Welcome to the Siteman Cancer Center patient education video library. The
purpose of this video is to talk about constipation, a very common but
controllable symptom for many people with cancer.
Constipation occurs when a person has a feeling of needing to move the bowels,
but is unable to pass stool. In addition, people with constipation may experience
the following symptoms: pain and cramping, swelling of the abdomen, loss of appetite,
nausea and vomiting. It is very important to treat constipation early and properly.
Without treatment constipation may cause internal damage
to the intestine or slow down the absorption of medicines taken by mouth.
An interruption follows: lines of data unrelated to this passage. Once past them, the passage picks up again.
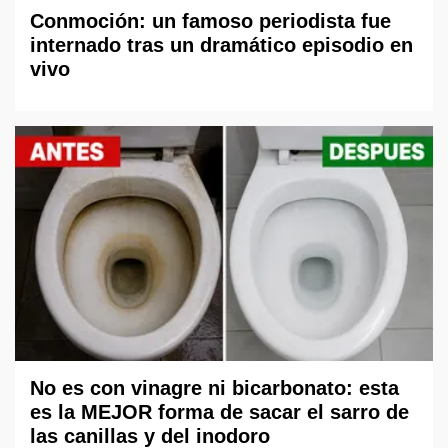
Conmoción: un famoso periodista fue
internado tras un dramático episodio en
vivo
No es con vinagre ni bicarbonato: esta
es la MEJOR forma de sacar el sarro de
las canillas y del inodoro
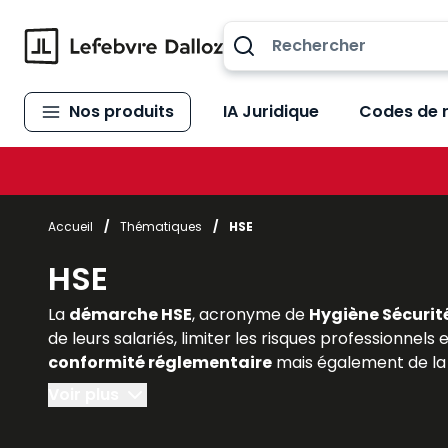
Allez au contenu
Nos produits
IA Juridique
Codes de 
Accueil
/
Thématiques
/
HSE
HSE
La
démarche HSE
, acronyme de
Hygiène Sécurit
de leurs salariés, limiter les risques professionnels
conformité réglementaire
mais également de la 
économique
. Pour les étudiants en droit social,
Voir plus
la portée du HSE est indispensable. Les
ouvrages e
intégrant les
normes juridiques applicables, la 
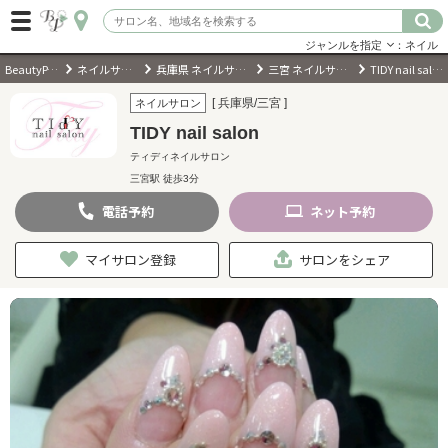
ジャンルを指定
：ネイル
BeautyPark
ネイルサロン
兵庫県 ネイルサロン
三宮 ネイルサロン
TIDY nail salon
ログイン
[ 兵庫県/三宮 ]
ネイルサロン
TIDY nail salon
会員登録
（無料）
ティディネイルサロン
三宮駅 徒歩3分
キーワード検索
電話
予約
ネット
予約
ジャンルを選択
マイサロン登録
サロンをシェア
キーワードで検索
近くのサロンを探す
現在地から探す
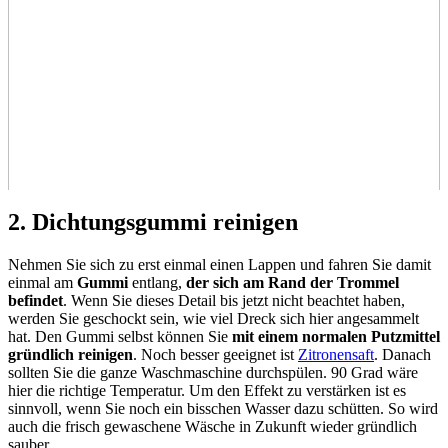
2. Dichtungsgummi reinigen
Nehmen Sie sich zu erst einmal einen Lappen und fahren Sie damit
einmal am
Gummi
entlang,
der sich am Rand der Trommel
befindet
. Wenn Sie dieses Detail bis jetzt nicht beachtet haben,
werden Sie geschockt sein, wie viel Dreck sich hier angesammelt
hat. Den Gummi selbst können Sie
mit einem normalen Putzmittel
gründlich reinigen
. Noch besser geeignet ist
Zitronensaft
. Danach
sollten Sie die ganze Waschmaschine durchspülen. 90 Grad wäre
hier die richtige Temperatur. Um den Effekt zu verstärken ist es
sinnvoll, wenn Sie noch ein bisschen Wasser dazu schütten. So wird
auch die frisch gewaschene Wäsche in Zukunft wieder gründlich
sauber.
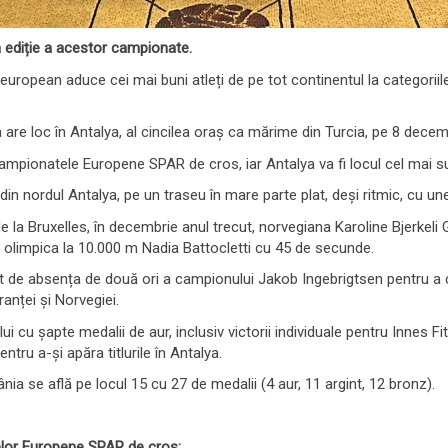
a ediție a acestor campionate.
uropean aduce cei mai buni atleți de pe tot continentul la categoriile
 loc în Antalya, al cincilea oraș ca mărime din Turcia, pe 8 decembr
mpionatele Europene SPAR de cros, iar Antalya va fi locul cel mai sud
 nordul Antalya, pe un traseu în mare parte plat, deși ritmic, cu unel
Bruxelles, în decembrie anul trecut, norvegiana Karoline Bjerkeli Grøv
t olimpica la 10.000 m Nadia Battocletti cu 45 de secunde.
 de absența de două ori a campionului Jakob Ingebrigtsen pentru a câșt
ranței și Norvegiei.
cu șapte medalii de aur, inclusiv victorii individuale pentru Innes Fit
entru a-și apăra titlurile în Antalya.
a se află pe locul 15 cu 27 de medalii (4 aur, 11 argint, 12 bronz).
elor Europene SPAR de cros:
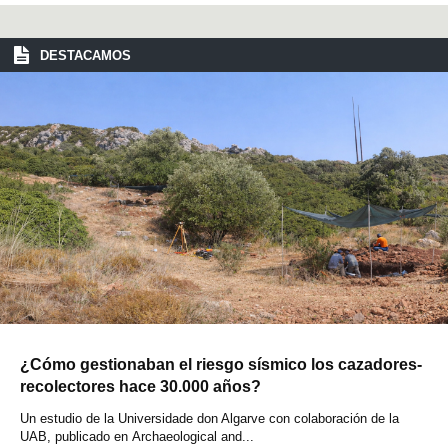
DESTACAMOS
¿Cómo gestionaban el riesgo sísmico los cazadores-
recolectores hace 30.000 años?
Un estudio de la Universidade don Algarve con colaboración de la
UAB, publicado en Archaeological and...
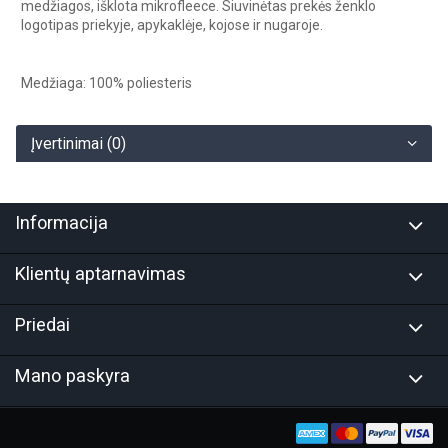
medžiagos, išklota mikrofleece. Siuvinėtas prekės ženklo
logotipas priekyje, apykaklėje, kojose ir nugaroje.
Medžiaga: 100% poliesteris
Įvertinimai (0)
Informacija
Klientų aptarnavimas
Priedai
Mano paskyra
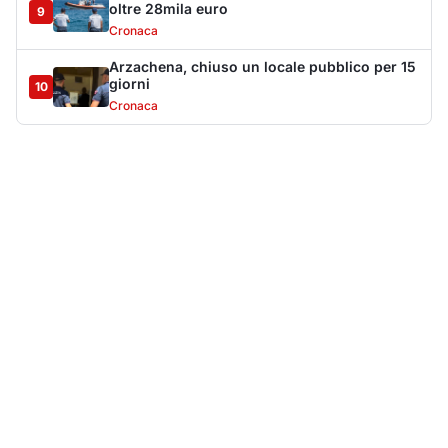
Più lette della settimana
10
articoli
Sangue ai piedi della basilica di San
1
Simplicio: uomo ferito con un coltello
Cronaca
9091
Olbia, aggredisce quattro agenti della Polizia
2
Locale: fermato 38enne
Cronaca
8339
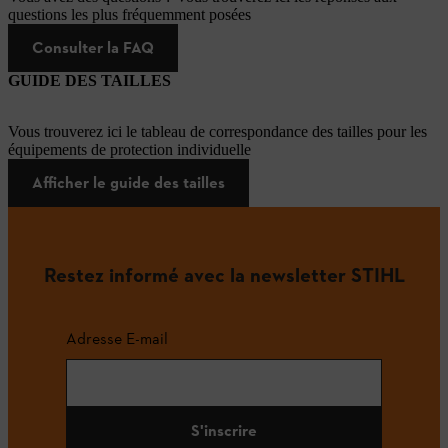
questions les plus fréquemment posées
Consulter la FAQ
GUIDE DES TAILLES
Vous trouverez ici le tableau de correspondance des tailles pour les
équipements de protection individuelle
Afficher le guide des tailles
Restez informé avec la newsletter STIHL
Adresse E-mail
S'inscrire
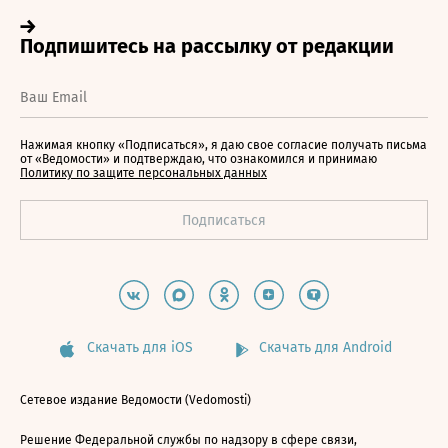
Нажимая кнопку «Подписаться», я даю свое согласие получать письма
от «Ведомости» и подтверждаю, что ознакомился и принимаю
Политику по защите персональных данных
Скачать для iOS
Скачать для Android
Сетевое издание Ведомости (Vedomosti)
Решение Федеральной службы по надзору в сфере связи,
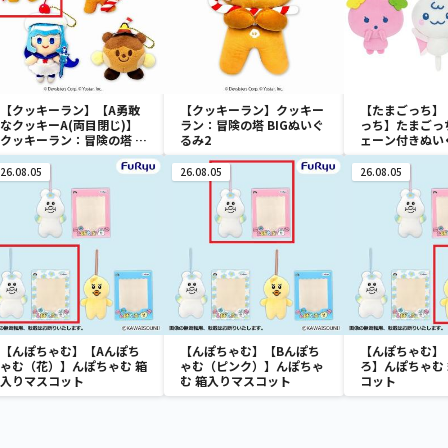
【クッキーラン】【A勇敢
【クッキーラン】クッキー
【たまごっち】
なクッキーA(両目閉じ)】
ラン：冒険の塔 BIGぬいぐ
っち】たまごっ
クッキーラン：冒険の塔 マ
るみ2
ェーン付きぬい
スコット2
Tamagotchi P
vol.3
26.08.05
26.08.05
26.08.05
【んぽちゃむ】【Aんぽち
【んぽちゃむ】【Bんぽち
【んぽちゃむ】
ゃむ（花）】んぽちゃむ 箱
ゃむ（ピンク）】んぽちゃ
ろ】んぽちゃむ
入りマスコット
む 箱入りマスコット
コット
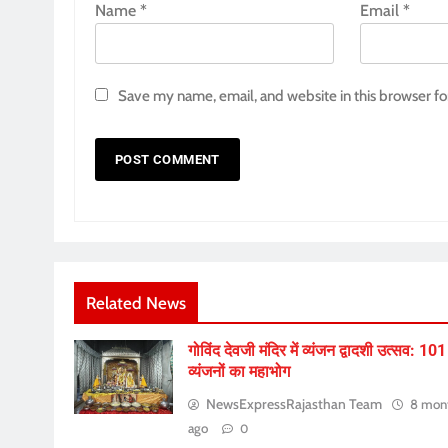
Name
*
Email
*
Save my name, email, and website in this browser fo
Related News
गोविंद देवजी मंदिर में व्यंजन द्वादशी उत्सव: 101
व्यंजनों का महाभोग
NewsExpressRajasthan Team
8 mon
ago
0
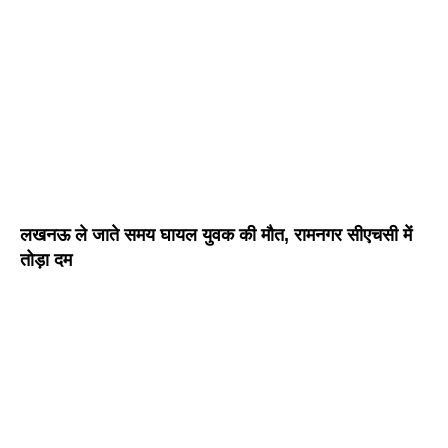
लखनऊ ले जाते समय घायल युवक की मौत, रामनगर सीएचसी में
तोड़ा दम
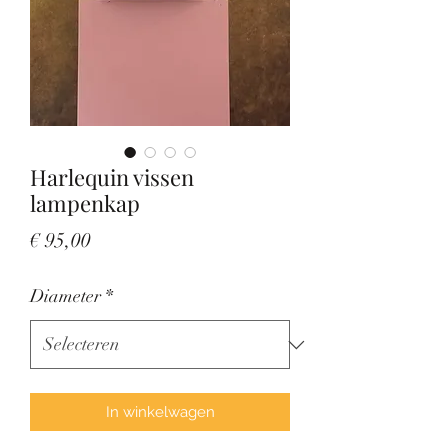
Harlequin vissen
lampenkap
Prijs
€ 95,00
Diameter
*
In winkelwagen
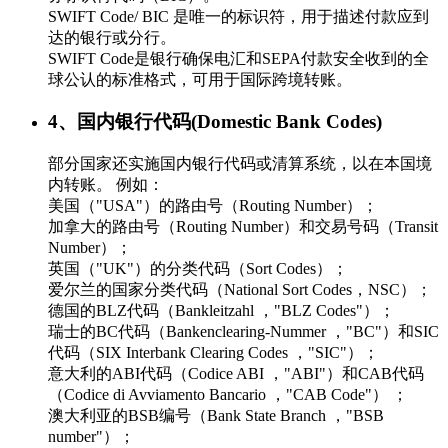
SWIFT Code/ BIC 是唯一的标识符，用于描述付款应到
达的银行或分行。
SWIFT Code是银行确保电汇和SEPA付款安全收到的全
球公认的标准格式，可用于国际跨境转账。
4、国内银行代码(Domestic Bank Codes)
部分国家还实施国内银行代码或清算系统，以在本国境
内转账。 例如：
美国（"USA"）的路由号（Routing Number）；
加拿大的路由号（Routing Number）和交易号码（Transit
Number）；
英国（"UK"）的分类代码（Sort Codes）；
爱尔兰的国家分类代码（National Sort Codes，NSC）；
德国的BLZ代码（Bankleitzahl ，"BLZ Codes"）；
瑞士的BC代码（Bankenclearing-Nummer ，"BC"）和SIC
代码（SIX Interbank Clearing Codes ，"SIC"）；
意大利的ABI代码（Codice ABI ，"ABI"）和CAB代码
（Codice di Avviamento Bancario ，"CAB Code"） ；
澳大利亚的BSB编号（Bank State Branch ，"BSB
number"）；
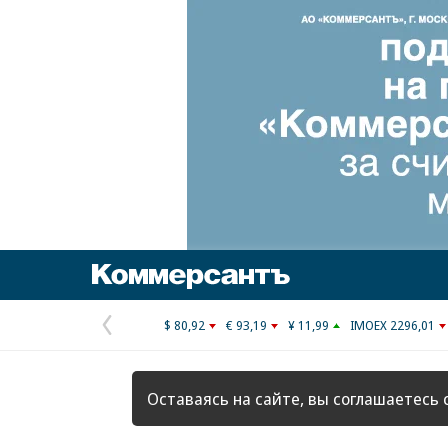
Коммерсантъ
$ 80,92
€ 93,19
¥ 11,99
IMOEX 2296,01
Предыдущая
страница
Оставаясь на сайте, вы соглашаетесь 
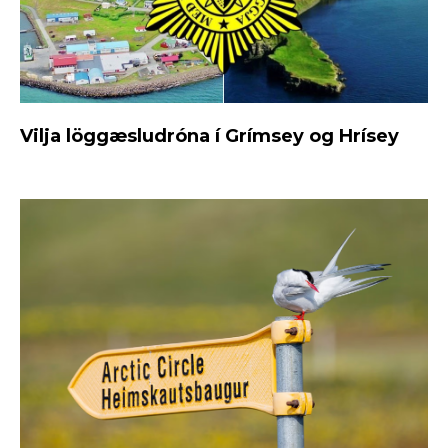
Vilja löggæsludróna í Grímsey og Hrísey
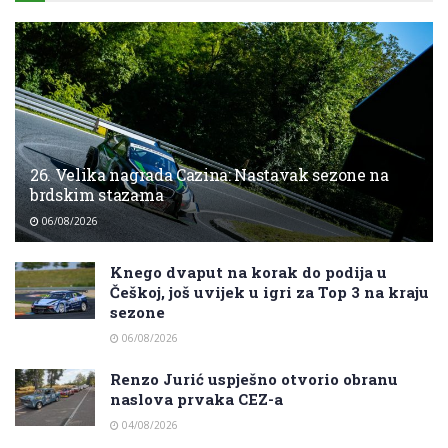
26. Velika nagrada Cazina: Nastavak sezone na
brdskim stazama
06/08/2026
Knego dvaput na korak do podija u
Češkoj, još uvijek u igri za Top 3 na kraju
sezone
06/08/2026
Renzo Jurić uspješno otvorio obranu
naslova prvaka CEZ-a
04/08/2026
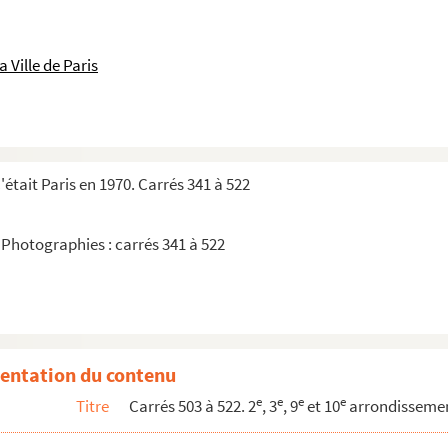
 Ville de Paris
gne
était Paris en 1970. Carrés 341 à 522
 Photographies : carrés 341 à 522
s : feuille 30, carrés 503 à 522
entation du contenu
e
e
e
e
Titre
Carrés 503 à 522. 2
, 3
, 9
et 10
arrondisseme
apositives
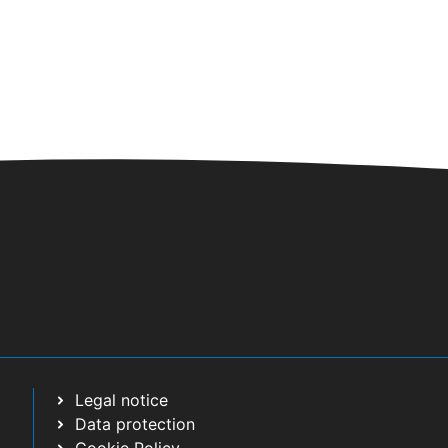
/2025 - 09:00
/
29/04/2025 -
ARDÍN SECRETO
municipal (junto al antiguo
cio de Mercadona)
/
21:30
ERENCIA “ELLAS TAMBIÉN
EARON”
o Sociocultural
Legal notice
Data protection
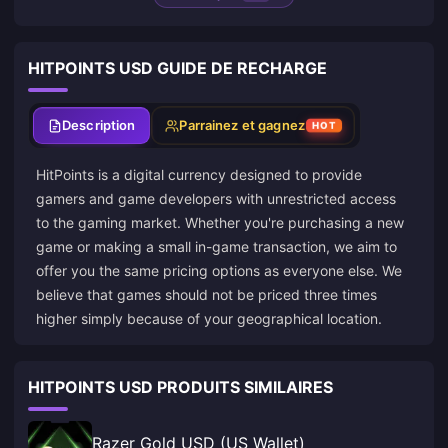
HITPOINTS USD GUIDE DE RECHARGE
Description
Parrainez et gagnez
HOT
HitPoints is a digital currency designed to provide
gamers and game developers with unrestricted access
to the gaming market. Whether you're purchasing a new
game or making a small in-game transaction, we aim to
offer you the same pricing options as everyone else. We
believe that games should not be priced three times
higher simply because of your geographical location.
HITPOINTS USD PRODUITS SIMILAIRES
Razer Gold USD (US Wallet)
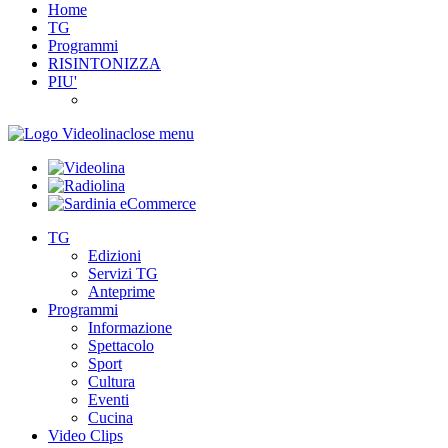
Home
TG
Programmi
RISINTONIZZA
PIU'
close menu
TG
Edizioni
Servizi TG
Anteprime
Programmi
Informazione
Spettacolo
Sport
Cultura
Eventi
Cucina
Video Clips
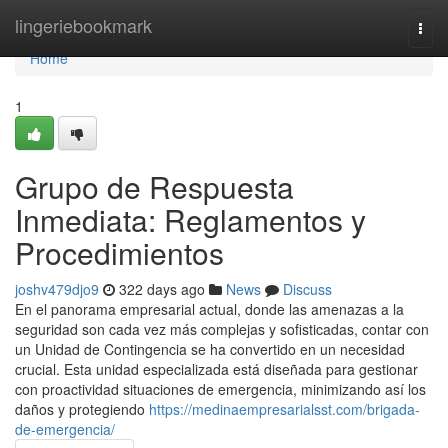
Home
lingeriebookmark
Togg
navi
Home
1
Grupo de Respuesta
Inmediata: Reglamentos y
Procedimientos
joshv479djo9
322 days ago
News
Discuss
En el panorama empresarial actual, donde las amenazas a la
seguridad son cada vez más complejas y sofisticadas, contar con
un Unidad de Contingencia se ha convertido en un necesidad
crucial. Esta unidad especializada está diseñada para gestionar
con proactividad situaciones de emergencia, minimizando así los
daños y protegiendo
https://medinaempresarialsst.com/brigada-
de-emergencia/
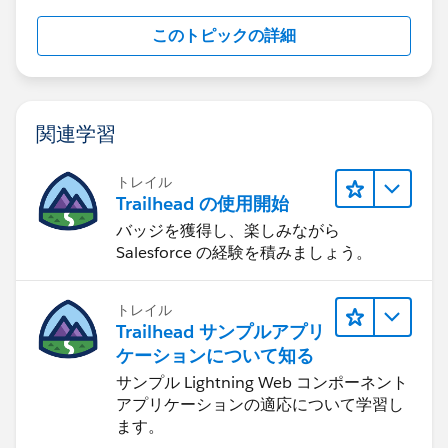
このトピックの詳細
関連学習
トレイル
Trailhead の使用開始
バッジを獲得し、楽しみながら
Salesforce の経験を積みましょう。
トレイル
Trailhead サンプルアプリ
ケーションについて知る
サンプル Lightning Web コンポーネント
アプリケーションの適応について学習し
ます。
Constipation can be caused by many things including the cancer treatment
itself or medications you are taking. Other factors contributing to
constipation can include a lack of exercise, not drinking enough fluids and
poor eating habits. Dietitians recommend eating at the same times each day and
drinking a hot beverage or eating hot cereal for breakfast to stimulate a
bowel movement. Always talk with your health care team about the best way to
manage constipation because even the standard suggestions of increasing fiber
and/or fluids can be counterproductive. For patients with cancer, it is critical
that you check with your doctor before taking any laxatives because not all
laxatives work the same way. They can interact with certain antibiotics, heart
medications or pain medication you are taking. With the advice of your health
care team, ask about changing the dose or stopping medicines that cause
constipation. Your doctor may tell you to eat more fiber or take fiber supplements.
However if you have scar tissue or a tumor narrowing your bowel your doctor
may recommend a low fiber diet. Call your Siteman Cancer Center doctor
or nurse if you experience constipation or are considering using an
over-the-counter medicine for constipation.